Exercise: Wherever the string "empresarial" shows up in the records below, return that line.

Supplied material:
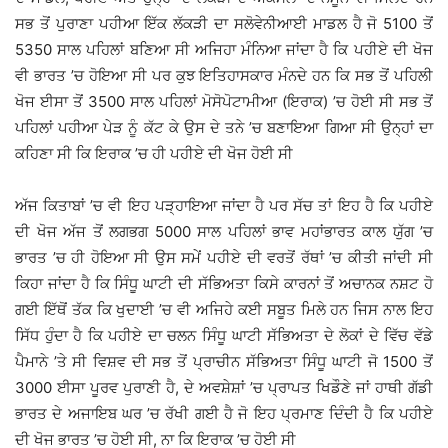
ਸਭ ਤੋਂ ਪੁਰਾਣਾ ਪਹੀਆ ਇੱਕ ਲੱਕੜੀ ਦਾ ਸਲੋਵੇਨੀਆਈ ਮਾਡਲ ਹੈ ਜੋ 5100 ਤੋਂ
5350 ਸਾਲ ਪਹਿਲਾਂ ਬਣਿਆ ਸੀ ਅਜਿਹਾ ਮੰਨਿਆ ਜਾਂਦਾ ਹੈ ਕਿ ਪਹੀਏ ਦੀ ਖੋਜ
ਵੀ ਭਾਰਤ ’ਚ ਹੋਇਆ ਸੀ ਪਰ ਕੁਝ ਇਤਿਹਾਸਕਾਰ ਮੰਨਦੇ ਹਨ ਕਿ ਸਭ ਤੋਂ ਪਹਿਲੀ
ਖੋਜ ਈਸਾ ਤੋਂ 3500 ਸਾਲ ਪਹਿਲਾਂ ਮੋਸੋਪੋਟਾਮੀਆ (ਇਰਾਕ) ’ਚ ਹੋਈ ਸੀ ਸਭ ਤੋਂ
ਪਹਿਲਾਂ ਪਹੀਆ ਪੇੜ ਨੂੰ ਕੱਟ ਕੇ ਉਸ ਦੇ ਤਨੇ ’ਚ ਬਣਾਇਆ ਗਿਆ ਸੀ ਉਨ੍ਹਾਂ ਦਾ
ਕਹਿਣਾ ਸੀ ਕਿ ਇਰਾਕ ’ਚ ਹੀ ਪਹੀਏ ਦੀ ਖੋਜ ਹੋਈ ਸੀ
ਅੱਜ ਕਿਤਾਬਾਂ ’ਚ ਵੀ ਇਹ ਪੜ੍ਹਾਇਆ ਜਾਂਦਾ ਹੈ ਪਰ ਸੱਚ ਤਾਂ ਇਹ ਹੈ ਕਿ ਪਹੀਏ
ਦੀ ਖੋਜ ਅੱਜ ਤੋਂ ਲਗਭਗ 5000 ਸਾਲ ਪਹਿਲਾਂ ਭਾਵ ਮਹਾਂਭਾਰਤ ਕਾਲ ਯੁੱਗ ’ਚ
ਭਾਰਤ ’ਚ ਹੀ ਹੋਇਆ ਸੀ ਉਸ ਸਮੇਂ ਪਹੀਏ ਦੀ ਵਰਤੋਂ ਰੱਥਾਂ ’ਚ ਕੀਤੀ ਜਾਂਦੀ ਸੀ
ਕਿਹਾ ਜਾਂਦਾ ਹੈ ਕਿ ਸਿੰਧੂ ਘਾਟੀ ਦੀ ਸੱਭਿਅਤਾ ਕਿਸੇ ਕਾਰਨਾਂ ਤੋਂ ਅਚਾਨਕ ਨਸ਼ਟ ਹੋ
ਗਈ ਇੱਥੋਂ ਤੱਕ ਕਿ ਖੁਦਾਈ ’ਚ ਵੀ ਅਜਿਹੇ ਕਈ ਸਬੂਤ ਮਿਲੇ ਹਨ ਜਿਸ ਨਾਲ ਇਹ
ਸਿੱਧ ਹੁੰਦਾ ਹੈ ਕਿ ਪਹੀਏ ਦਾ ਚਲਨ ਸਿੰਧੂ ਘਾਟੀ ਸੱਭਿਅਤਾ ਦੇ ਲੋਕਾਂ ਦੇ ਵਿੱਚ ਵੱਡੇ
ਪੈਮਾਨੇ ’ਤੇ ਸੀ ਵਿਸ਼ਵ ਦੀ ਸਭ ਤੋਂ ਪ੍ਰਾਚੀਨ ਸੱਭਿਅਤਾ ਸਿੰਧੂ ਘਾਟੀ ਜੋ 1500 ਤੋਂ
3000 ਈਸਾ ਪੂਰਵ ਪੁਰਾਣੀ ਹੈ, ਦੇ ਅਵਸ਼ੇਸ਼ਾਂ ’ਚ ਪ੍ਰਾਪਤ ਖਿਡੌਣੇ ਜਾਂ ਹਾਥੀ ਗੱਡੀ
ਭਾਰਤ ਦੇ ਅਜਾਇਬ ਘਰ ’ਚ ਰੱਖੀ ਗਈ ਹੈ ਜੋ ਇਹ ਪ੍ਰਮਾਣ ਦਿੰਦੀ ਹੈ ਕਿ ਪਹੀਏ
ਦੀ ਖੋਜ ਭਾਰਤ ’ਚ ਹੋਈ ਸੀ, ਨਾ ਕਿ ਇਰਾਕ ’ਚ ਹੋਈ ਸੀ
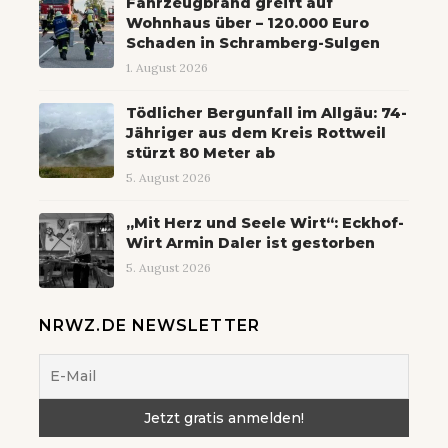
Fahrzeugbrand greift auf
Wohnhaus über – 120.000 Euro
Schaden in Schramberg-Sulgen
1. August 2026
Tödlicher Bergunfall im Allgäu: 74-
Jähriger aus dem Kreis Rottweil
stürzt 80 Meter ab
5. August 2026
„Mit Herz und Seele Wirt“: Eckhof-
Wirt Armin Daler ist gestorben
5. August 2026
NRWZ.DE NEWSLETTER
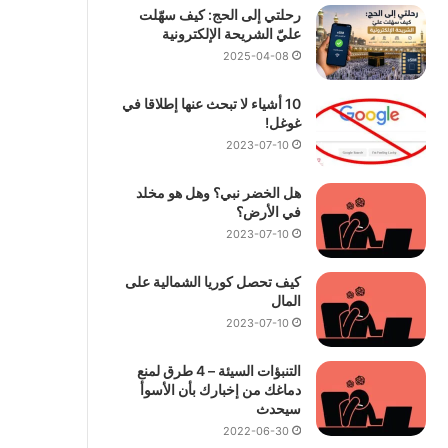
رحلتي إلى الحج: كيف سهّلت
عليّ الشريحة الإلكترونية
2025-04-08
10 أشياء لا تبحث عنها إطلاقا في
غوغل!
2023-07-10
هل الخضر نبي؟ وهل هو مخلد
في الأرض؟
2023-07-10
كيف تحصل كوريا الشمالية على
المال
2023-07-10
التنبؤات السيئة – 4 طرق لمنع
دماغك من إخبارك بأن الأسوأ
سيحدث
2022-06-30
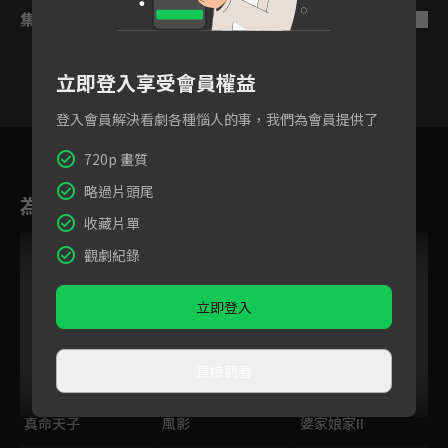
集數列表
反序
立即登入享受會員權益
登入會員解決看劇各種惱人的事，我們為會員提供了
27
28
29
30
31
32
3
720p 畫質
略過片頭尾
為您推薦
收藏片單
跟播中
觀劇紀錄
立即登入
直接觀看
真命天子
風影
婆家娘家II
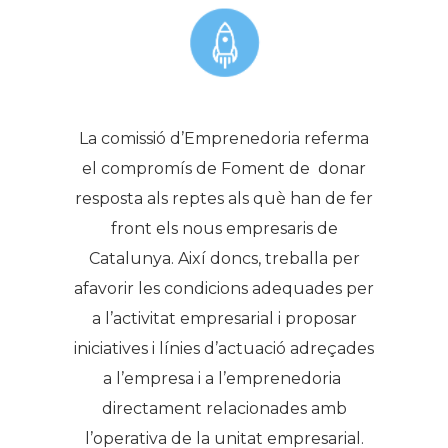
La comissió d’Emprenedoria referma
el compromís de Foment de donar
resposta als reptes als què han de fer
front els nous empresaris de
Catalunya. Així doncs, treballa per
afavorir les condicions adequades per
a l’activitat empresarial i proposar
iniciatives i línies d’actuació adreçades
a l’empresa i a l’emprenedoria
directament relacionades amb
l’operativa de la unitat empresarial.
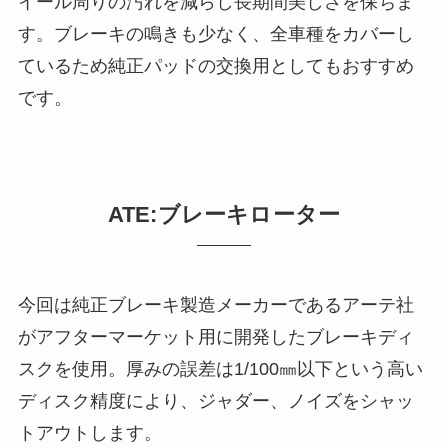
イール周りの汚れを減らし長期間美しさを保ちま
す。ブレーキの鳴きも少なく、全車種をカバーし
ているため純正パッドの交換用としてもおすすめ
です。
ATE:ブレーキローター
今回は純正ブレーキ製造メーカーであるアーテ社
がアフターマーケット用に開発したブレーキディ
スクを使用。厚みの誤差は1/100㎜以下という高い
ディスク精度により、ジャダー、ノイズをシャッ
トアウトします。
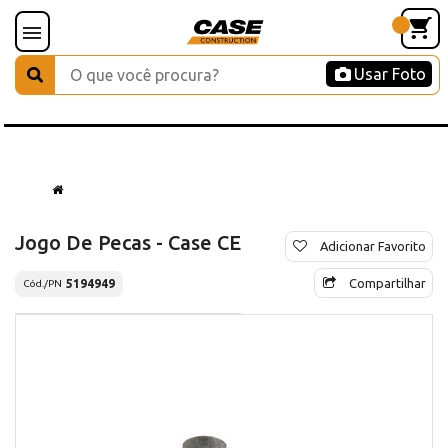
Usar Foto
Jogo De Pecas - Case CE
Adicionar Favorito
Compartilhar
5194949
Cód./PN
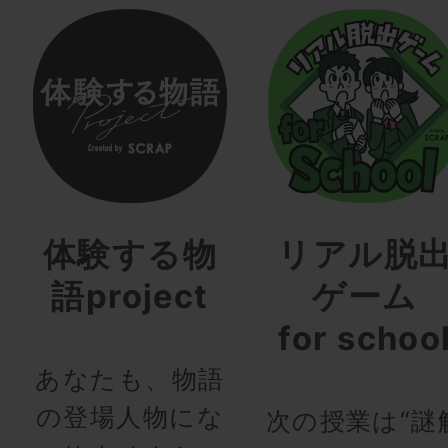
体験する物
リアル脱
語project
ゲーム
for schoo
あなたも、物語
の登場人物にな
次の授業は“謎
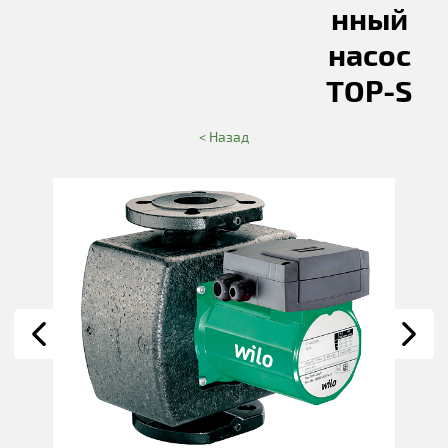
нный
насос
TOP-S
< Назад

Finished task:
a l’activitat empresarial i proposar
l’operativa de la unitat empresarial.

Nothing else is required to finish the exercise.